#### RECORD EXCERPTS

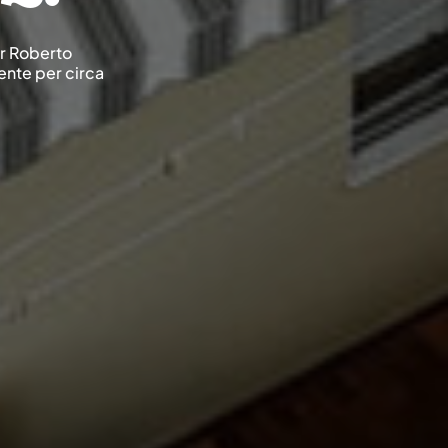
Per Roberto
ente per circa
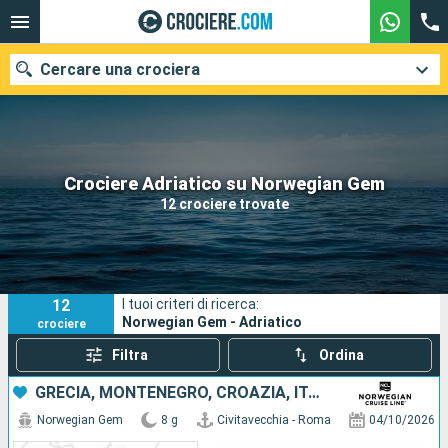
Cercare una crociera
Le nostre destinazioni
Crociere Adriatico su Norwegian Gem
12 crociere trovate
Mesi di partenza
Porti
Compagnie
12
I tuoi criteri di ricerca:
Ricerca
Norwegian Gem - Adriatico
crociere
Filtra
Ordina
GRECIA, MONTENEGRO, CROAZIA, ITALIA
Norwegian Gem
8 g
Civitavecchia - Roma
04/10/2026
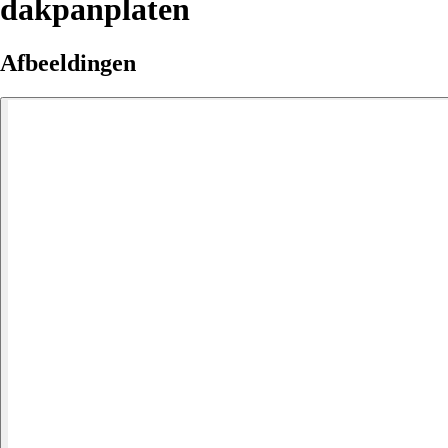
dakpanplaten
Afbeeldingen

########

● WORK INSTRUCTIONS: Copy out every line from the data above in which the word "Adriatico" occurs.

● REPLY:
Crociere Adriatico su Norwegian Gem
Norwegian Gem - Adriatico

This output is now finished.